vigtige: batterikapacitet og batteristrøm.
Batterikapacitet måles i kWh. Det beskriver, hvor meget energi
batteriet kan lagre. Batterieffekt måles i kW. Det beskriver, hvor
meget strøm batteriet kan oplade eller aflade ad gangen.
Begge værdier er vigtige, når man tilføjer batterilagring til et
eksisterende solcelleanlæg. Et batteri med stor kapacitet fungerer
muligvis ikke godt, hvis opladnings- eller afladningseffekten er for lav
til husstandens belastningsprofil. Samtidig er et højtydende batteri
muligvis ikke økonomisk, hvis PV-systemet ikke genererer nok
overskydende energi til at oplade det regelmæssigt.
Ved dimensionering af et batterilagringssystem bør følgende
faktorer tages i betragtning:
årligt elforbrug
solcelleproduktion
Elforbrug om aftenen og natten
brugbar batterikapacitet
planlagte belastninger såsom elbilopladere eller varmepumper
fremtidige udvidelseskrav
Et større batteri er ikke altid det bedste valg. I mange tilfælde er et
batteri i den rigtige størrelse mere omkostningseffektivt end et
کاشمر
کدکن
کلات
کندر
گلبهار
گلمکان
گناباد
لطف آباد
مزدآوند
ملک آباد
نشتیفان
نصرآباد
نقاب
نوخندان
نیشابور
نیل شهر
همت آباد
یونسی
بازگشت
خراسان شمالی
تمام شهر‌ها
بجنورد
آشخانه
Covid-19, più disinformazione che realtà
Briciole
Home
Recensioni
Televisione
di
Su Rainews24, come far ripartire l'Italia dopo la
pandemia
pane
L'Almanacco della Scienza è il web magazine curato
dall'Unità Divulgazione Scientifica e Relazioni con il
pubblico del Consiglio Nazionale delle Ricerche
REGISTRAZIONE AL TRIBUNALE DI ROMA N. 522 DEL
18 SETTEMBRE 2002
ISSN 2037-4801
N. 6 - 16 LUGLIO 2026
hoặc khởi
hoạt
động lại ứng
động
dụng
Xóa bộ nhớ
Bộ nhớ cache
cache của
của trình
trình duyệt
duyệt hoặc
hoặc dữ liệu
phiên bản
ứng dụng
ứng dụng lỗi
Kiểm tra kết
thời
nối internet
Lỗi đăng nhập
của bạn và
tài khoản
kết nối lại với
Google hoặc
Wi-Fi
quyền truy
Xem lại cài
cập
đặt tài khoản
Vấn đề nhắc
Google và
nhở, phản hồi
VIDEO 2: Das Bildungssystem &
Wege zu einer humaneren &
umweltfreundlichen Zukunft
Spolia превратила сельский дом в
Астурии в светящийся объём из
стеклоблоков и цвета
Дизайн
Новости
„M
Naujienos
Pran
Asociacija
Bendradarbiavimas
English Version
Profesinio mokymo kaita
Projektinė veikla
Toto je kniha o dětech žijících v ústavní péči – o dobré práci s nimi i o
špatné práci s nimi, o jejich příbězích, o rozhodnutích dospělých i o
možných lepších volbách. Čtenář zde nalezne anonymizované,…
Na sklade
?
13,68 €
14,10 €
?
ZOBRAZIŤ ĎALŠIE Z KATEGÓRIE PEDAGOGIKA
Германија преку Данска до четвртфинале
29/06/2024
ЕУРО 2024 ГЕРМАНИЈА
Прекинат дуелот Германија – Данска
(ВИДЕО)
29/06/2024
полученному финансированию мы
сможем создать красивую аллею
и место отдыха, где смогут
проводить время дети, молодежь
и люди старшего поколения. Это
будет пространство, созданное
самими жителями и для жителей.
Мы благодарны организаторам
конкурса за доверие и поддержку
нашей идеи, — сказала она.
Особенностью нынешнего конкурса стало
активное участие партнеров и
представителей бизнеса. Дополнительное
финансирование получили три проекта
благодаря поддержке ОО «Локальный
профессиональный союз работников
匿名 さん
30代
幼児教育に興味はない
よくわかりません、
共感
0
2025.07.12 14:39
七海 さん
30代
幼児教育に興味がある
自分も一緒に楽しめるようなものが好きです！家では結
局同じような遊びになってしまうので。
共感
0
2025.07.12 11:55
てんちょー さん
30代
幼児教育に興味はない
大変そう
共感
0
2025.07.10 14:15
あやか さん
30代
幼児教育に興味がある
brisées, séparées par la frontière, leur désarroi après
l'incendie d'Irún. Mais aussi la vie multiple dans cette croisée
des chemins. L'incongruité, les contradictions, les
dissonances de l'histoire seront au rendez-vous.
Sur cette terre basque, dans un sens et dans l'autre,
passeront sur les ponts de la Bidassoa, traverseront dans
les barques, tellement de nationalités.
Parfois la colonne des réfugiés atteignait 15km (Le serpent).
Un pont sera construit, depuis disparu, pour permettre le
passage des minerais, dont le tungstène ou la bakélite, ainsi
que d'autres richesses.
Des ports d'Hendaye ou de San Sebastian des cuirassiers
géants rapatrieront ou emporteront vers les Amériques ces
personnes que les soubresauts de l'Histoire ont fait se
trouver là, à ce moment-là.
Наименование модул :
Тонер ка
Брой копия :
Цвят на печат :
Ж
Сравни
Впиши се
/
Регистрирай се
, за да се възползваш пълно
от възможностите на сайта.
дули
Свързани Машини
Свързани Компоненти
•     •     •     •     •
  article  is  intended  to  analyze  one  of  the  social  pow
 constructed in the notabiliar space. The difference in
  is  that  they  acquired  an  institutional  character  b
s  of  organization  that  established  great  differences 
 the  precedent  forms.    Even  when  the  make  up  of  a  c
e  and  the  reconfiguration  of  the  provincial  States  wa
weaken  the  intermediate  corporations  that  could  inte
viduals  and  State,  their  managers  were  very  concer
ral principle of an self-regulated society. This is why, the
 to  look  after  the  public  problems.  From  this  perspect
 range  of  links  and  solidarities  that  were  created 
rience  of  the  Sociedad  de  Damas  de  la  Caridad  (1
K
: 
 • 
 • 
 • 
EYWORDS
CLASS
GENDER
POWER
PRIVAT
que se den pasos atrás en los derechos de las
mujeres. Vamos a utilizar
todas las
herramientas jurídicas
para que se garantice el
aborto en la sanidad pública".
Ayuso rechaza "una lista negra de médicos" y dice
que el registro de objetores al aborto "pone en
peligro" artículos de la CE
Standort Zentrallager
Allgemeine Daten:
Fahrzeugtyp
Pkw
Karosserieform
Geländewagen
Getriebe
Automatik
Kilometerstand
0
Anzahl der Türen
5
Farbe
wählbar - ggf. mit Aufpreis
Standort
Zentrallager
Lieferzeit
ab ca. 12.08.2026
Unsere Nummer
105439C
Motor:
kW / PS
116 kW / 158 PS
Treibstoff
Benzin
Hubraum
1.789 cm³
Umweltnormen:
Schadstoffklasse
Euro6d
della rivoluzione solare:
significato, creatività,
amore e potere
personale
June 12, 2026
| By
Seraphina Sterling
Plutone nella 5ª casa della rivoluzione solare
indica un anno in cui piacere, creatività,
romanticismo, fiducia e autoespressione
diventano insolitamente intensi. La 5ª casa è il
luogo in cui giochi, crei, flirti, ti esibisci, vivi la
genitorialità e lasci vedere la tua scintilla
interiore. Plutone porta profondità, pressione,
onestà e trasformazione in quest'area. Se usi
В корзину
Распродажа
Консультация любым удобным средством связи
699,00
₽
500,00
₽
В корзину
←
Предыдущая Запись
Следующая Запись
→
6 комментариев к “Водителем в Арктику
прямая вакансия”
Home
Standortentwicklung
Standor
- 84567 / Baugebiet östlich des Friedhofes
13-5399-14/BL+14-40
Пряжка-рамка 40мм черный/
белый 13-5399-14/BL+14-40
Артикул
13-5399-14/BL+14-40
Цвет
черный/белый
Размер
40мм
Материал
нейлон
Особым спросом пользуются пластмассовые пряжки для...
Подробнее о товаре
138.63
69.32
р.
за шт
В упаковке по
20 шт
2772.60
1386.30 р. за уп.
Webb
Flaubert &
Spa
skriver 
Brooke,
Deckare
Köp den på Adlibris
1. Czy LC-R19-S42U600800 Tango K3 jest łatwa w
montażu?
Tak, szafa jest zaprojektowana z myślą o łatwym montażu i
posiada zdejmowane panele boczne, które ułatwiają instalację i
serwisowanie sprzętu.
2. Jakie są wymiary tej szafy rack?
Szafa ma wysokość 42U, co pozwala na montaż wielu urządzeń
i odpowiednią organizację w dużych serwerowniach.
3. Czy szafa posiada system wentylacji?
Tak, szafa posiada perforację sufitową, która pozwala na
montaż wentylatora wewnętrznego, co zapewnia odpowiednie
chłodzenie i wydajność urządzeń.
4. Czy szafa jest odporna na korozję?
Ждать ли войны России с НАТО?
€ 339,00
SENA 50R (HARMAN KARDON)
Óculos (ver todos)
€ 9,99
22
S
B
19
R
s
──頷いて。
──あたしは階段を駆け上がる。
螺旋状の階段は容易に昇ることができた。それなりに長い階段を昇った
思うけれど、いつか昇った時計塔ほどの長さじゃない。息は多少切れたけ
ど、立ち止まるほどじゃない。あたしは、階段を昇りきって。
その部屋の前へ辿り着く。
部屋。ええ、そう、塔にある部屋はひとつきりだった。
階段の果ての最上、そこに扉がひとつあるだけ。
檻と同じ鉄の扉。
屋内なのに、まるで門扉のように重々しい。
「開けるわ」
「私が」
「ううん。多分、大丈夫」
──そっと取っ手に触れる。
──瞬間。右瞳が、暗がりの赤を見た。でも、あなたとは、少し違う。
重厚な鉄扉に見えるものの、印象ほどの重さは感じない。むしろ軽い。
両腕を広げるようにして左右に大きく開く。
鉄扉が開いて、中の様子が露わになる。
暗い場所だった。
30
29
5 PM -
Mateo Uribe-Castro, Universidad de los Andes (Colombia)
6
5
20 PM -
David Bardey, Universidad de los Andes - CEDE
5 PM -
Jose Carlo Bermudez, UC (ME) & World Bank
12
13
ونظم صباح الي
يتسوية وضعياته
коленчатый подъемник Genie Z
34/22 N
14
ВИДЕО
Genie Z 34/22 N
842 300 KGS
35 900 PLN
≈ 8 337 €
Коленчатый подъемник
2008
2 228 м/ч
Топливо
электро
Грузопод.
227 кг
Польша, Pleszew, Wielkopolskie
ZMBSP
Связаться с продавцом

What is expected:
Go through the listing above and write out exactly the lines starting with the one holding "Wege zu einer humaneren &" and running through the one holding "и люди старшего поколения. Это", ends included, and no others.

Output of the task:
Wege zu einer humaneren &
umweltfreundlichen Zukunft
Spolia превратила сельский дом в
Астурии в светящийся объём из
стеклоблоков и цвета
Дизайн
Новости
„M
Naujienos
Pran
Asociacija
Bendradarbiavimas
English Version
Profesinio mokymo kaita
Projektinė veikla
Toto je kniha o dětech žijících v ústavní péči – o dobré práci s nimi i o
špatné práci s nimi, o jejich příbězích, o rozhodnutích dospělých i o
možných lepších volbách. Čtenář zde nalezne anonymizované,…
Na sklade
?
13,68 €
14,10 €
?
ZOBRAZIŤ ĎALŠIE Z KATEGÓRIE PEDAGOGIKA
Германија преку Данска до четвртфинале
29/06/2024
ЕУРО 2024 ГЕРМАНИЈА
Прекинат дуелот Германија – Данска
(ВИДЕО)
29/06/2024
полученному финансированию мы
сможем создать красивую аллею
и место отдыха, где смогут
проводить время дети, молодежь
и люди старшего поколения. Это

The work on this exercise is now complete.